Provided information

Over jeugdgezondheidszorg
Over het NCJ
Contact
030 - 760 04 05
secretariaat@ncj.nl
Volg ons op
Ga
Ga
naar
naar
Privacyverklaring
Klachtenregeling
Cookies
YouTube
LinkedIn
...
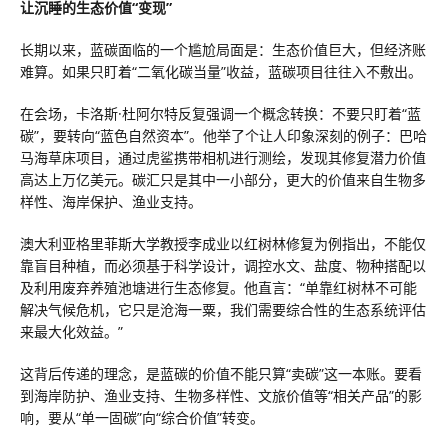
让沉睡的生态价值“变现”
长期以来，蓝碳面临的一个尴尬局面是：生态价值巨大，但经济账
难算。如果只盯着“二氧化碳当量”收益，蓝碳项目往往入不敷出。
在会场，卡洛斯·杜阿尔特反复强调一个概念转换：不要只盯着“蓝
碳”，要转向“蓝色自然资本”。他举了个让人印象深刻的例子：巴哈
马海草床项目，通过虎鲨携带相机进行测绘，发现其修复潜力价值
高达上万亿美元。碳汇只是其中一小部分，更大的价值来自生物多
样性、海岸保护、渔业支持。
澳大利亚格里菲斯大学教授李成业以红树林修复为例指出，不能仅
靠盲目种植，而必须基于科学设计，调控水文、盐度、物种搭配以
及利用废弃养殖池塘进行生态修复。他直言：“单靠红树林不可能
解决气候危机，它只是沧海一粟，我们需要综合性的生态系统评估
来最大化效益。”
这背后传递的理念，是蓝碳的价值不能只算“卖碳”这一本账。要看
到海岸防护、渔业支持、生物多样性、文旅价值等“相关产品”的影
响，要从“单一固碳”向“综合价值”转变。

Task details
Check each line of the data for "渔业支持". Copy the lines where it turns up.

Result for this task
样性、海岸保护、渔业支持。
到海岸防护、渔业支持、生物多样性、文旅价值等“相关产品”的影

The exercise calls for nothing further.